Pseudonaraoia is a genus of small (about 1.75 cm long) marine arthropods within the family Naraoiidae, that lived during the late Middle Ordovician period (or Darriwillian epoch). The only species presently known is Pseudonaraoia hammanni (the genus is monotypic).

== Etymology ==
The genus name indicates the likeness to the related genus Naraoia. The species was named in honor of Dr. Wolfgang Hammann (†2002), the outstanding German palaeontologist who studied both trilobites and naraoids.

== Description ==
Pseudonaraoia hammanni is almost flat (dorso-ventrally). The upper (or dorsal) side of the body consists of a non-calcified headshield (cephalon) and tailshield (pygidium) of about equal length, without any body segments in between. The body is strongly narrowed at the articulation between cephalon and pygidium. Both shields have a narrow border, reminiscent of some effaced agnostid trilobites. The axis is not defined by furrows. There are no eyes. Appendages and internal organs are not yet known.

=== Differences with other Naraoiidae ===
Naraoia and Misszhouia are narrowed, less pronounced at the articulation between cephalon and pygidium. Only Naraoia bertiensis shares a marginal border with P. hammanni, but it can be distinguished by its slightly pointed pygidial termination.

== Distribution ==
Pseudonaraoia has been collected from lower part of the Šárka Formation, Middle Ordovician (Darriwillian), at a temporary exposure of the Červený vrch Hill, in Prague, representing the Barrandian Basin, Czech Republic.

== Ecology ==
All naraoids were probably marine bottom dwellers.
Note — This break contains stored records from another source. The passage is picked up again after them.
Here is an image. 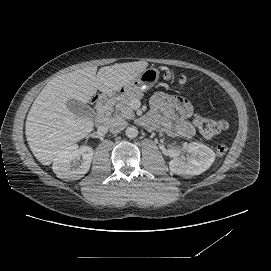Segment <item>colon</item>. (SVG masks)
<instances>
[{
	"instance_id": "obj_1",
	"label": "colon",
	"mask_w": 271,
	"mask_h": 271,
	"mask_svg": "<svg viewBox=\"0 0 271 271\" xmlns=\"http://www.w3.org/2000/svg\"><path fill=\"white\" fill-rule=\"evenodd\" d=\"M175 78L179 83L183 84L186 82V76L178 75ZM195 125L199 133L205 138H212L221 132L225 131L228 127L227 123L224 120L208 118V117H199L195 120ZM228 151V147L224 144L217 146L216 154L219 157H223Z\"/></svg>"
}]
</instances>
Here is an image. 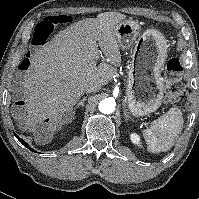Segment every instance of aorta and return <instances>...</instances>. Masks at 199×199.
I'll list each match as a JSON object with an SVG mask.
<instances>
[{"mask_svg": "<svg viewBox=\"0 0 199 199\" xmlns=\"http://www.w3.org/2000/svg\"><path fill=\"white\" fill-rule=\"evenodd\" d=\"M99 110L103 114H111L115 110V103L111 99H104L99 103Z\"/></svg>", "mask_w": 199, "mask_h": 199, "instance_id": "1", "label": "aorta"}]
</instances>
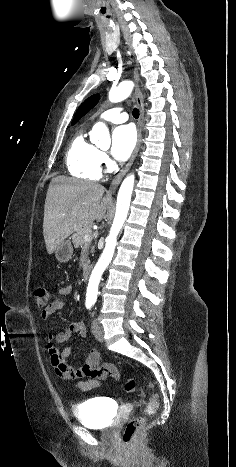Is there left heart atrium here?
<instances>
[{
  "label": "left heart atrium",
  "mask_w": 236,
  "mask_h": 467,
  "mask_svg": "<svg viewBox=\"0 0 236 467\" xmlns=\"http://www.w3.org/2000/svg\"><path fill=\"white\" fill-rule=\"evenodd\" d=\"M136 142L135 131L130 125H120L113 130L111 154L117 161H125L131 155Z\"/></svg>",
  "instance_id": "1"
}]
</instances>
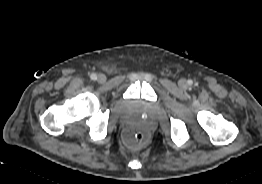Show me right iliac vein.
I'll use <instances>...</instances> for the list:
<instances>
[{"mask_svg": "<svg viewBox=\"0 0 262 184\" xmlns=\"http://www.w3.org/2000/svg\"><path fill=\"white\" fill-rule=\"evenodd\" d=\"M99 83H104L106 81V76L104 74H99L97 77Z\"/></svg>", "mask_w": 262, "mask_h": 184, "instance_id": "1", "label": "right iliac vein"}]
</instances>
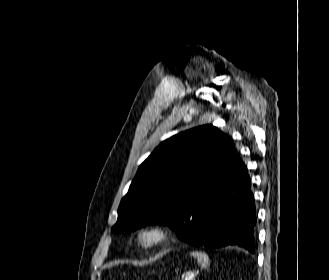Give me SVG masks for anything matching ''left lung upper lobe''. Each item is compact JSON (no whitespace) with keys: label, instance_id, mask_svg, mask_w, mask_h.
<instances>
[{"label":"left lung upper lobe","instance_id":"1","mask_svg":"<svg viewBox=\"0 0 329 280\" xmlns=\"http://www.w3.org/2000/svg\"><path fill=\"white\" fill-rule=\"evenodd\" d=\"M236 155L232 140L212 125L165 140L140 165L111 231L127 233L149 222L182 226L225 185L224 172Z\"/></svg>","mask_w":329,"mask_h":280}]
</instances>
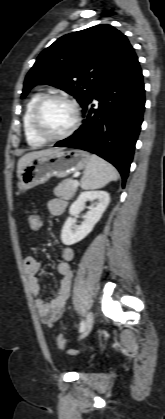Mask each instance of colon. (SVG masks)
<instances>
[{"mask_svg":"<svg viewBox=\"0 0 165 419\" xmlns=\"http://www.w3.org/2000/svg\"><path fill=\"white\" fill-rule=\"evenodd\" d=\"M29 227L33 231H37L40 228L41 219L36 213H31L28 216ZM56 343L61 350H67L68 344L65 338L61 334L56 335Z\"/></svg>","mask_w":165,"mask_h":419,"instance_id":"1","label":"colon"}]
</instances>
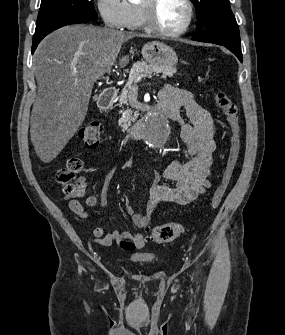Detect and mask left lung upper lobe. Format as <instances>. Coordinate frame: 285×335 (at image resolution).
<instances>
[{
    "label": "left lung upper lobe",
    "instance_id": "left-lung-upper-lobe-1",
    "mask_svg": "<svg viewBox=\"0 0 285 335\" xmlns=\"http://www.w3.org/2000/svg\"><path fill=\"white\" fill-rule=\"evenodd\" d=\"M196 7L197 21L206 27L216 22L235 21L229 0H191Z\"/></svg>",
    "mask_w": 285,
    "mask_h": 335
}]
</instances>
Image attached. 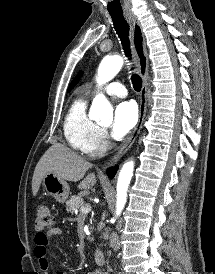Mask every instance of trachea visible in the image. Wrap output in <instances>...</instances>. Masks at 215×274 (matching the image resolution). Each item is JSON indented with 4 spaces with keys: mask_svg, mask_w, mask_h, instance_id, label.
Returning a JSON list of instances; mask_svg holds the SVG:
<instances>
[{
    "mask_svg": "<svg viewBox=\"0 0 215 274\" xmlns=\"http://www.w3.org/2000/svg\"><path fill=\"white\" fill-rule=\"evenodd\" d=\"M111 18L113 20V25L115 31L117 32L123 46V50L125 52L126 57L131 60L132 54L130 49V41H129V25L125 20L123 13H110ZM133 69V68H132ZM132 84L136 91H140L142 88V79L141 77L133 73L132 77Z\"/></svg>",
    "mask_w": 215,
    "mask_h": 274,
    "instance_id": "obj_1",
    "label": "trachea"
}]
</instances>
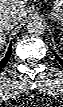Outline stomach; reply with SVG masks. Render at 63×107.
I'll return each mask as SVG.
<instances>
[{
	"mask_svg": "<svg viewBox=\"0 0 63 107\" xmlns=\"http://www.w3.org/2000/svg\"><path fill=\"white\" fill-rule=\"evenodd\" d=\"M49 17L59 24H63V0L54 1V6L49 12Z\"/></svg>",
	"mask_w": 63,
	"mask_h": 107,
	"instance_id": "stomach-1",
	"label": "stomach"
}]
</instances>
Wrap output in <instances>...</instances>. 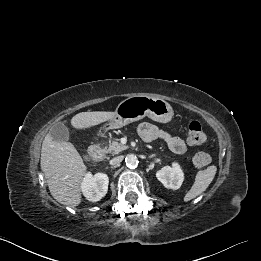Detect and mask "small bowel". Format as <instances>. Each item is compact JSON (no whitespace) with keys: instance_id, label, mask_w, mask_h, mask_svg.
I'll return each instance as SVG.
<instances>
[{"instance_id":"c3829d8e","label":"small bowel","mask_w":261,"mask_h":261,"mask_svg":"<svg viewBox=\"0 0 261 261\" xmlns=\"http://www.w3.org/2000/svg\"><path fill=\"white\" fill-rule=\"evenodd\" d=\"M138 132L146 142H151L155 139L164 140L169 148L176 154L183 155L187 152L185 141L177 136H172L169 133L159 129L157 126L150 123H143L139 126Z\"/></svg>"}]
</instances>
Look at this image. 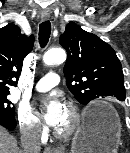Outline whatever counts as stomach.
Here are the masks:
<instances>
[{
	"label": "stomach",
	"instance_id": "obj_1",
	"mask_svg": "<svg viewBox=\"0 0 130 153\" xmlns=\"http://www.w3.org/2000/svg\"><path fill=\"white\" fill-rule=\"evenodd\" d=\"M91 106L74 135L71 153H117L121 136L117 112L102 101L94 102ZM92 111L98 114L89 118Z\"/></svg>",
	"mask_w": 130,
	"mask_h": 153
}]
</instances>
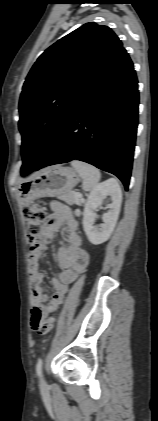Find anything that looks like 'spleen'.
<instances>
[{
	"instance_id": "spleen-1",
	"label": "spleen",
	"mask_w": 158,
	"mask_h": 421,
	"mask_svg": "<svg viewBox=\"0 0 158 421\" xmlns=\"http://www.w3.org/2000/svg\"><path fill=\"white\" fill-rule=\"evenodd\" d=\"M71 165L83 179V190L93 191L100 180V171L96 167L79 160L72 161Z\"/></svg>"
}]
</instances>
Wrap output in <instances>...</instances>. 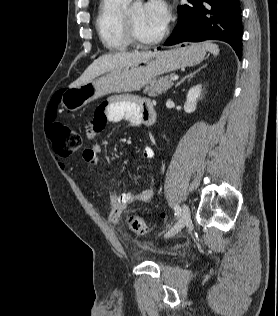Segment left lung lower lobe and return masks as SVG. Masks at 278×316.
I'll return each mask as SVG.
<instances>
[{
	"instance_id": "left-lung-lower-lobe-1",
	"label": "left lung lower lobe",
	"mask_w": 278,
	"mask_h": 316,
	"mask_svg": "<svg viewBox=\"0 0 278 316\" xmlns=\"http://www.w3.org/2000/svg\"><path fill=\"white\" fill-rule=\"evenodd\" d=\"M178 8V25L164 45L221 40L242 52V11L239 0H188ZM160 49V48H157Z\"/></svg>"
}]
</instances>
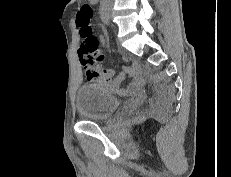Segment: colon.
<instances>
[{
    "label": "colon",
    "mask_w": 231,
    "mask_h": 177,
    "mask_svg": "<svg viewBox=\"0 0 231 177\" xmlns=\"http://www.w3.org/2000/svg\"><path fill=\"white\" fill-rule=\"evenodd\" d=\"M93 15L92 7L89 4H83L77 18V24L82 37V44L79 48V58L81 64L87 69V73L94 74L90 68H94L96 61L101 57L98 54L99 42L94 36L91 27V18Z\"/></svg>",
    "instance_id": "colon-1"
}]
</instances>
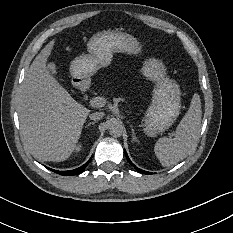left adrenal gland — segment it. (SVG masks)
Returning <instances> with one entry per match:
<instances>
[{
    "label": "left adrenal gland",
    "instance_id": "a2214340",
    "mask_svg": "<svg viewBox=\"0 0 233 233\" xmlns=\"http://www.w3.org/2000/svg\"><path fill=\"white\" fill-rule=\"evenodd\" d=\"M131 129H132V138H131V140L133 141L134 139L137 138V136H136V134H135V130H134V128H133L132 125H131Z\"/></svg>",
    "mask_w": 233,
    "mask_h": 233
}]
</instances>
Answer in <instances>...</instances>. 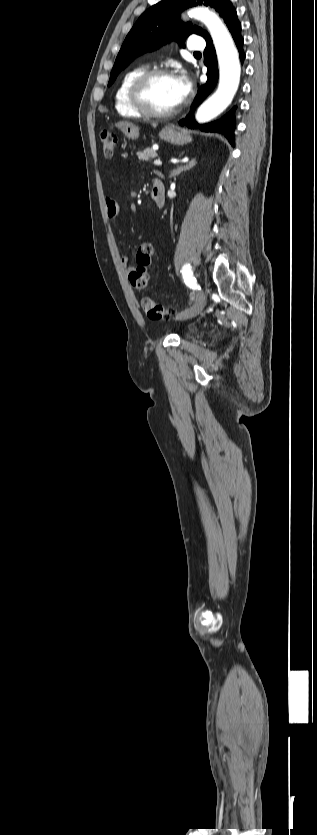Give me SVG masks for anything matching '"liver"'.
<instances>
[{
  "instance_id": "liver-1",
  "label": "liver",
  "mask_w": 317,
  "mask_h": 835,
  "mask_svg": "<svg viewBox=\"0 0 317 835\" xmlns=\"http://www.w3.org/2000/svg\"><path fill=\"white\" fill-rule=\"evenodd\" d=\"M152 126H153V127H156L157 125H156V124H152Z\"/></svg>"
}]
</instances>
P. hammanni lived in an environment that was most probably poor in oxygen.

== Taxonomic history ==
Only one entire exoskeleton and one pygidium have been found. The authors that described Pseudonaraoia, note its resemblance to effaced agnostids such as Leiopyge, that are contemporary. They cannot rule out that Pseudonaraoia might actually represent a freak composite of the cephalon and pygidium of such an agnostid, without its two thorax segments. However, no agnostids are known as large as about 1¾cm from the Middle Ordovician. Leiopyge also has a prominent marginal pygidial furrow. Later scholars seem to accept the validity of the genus.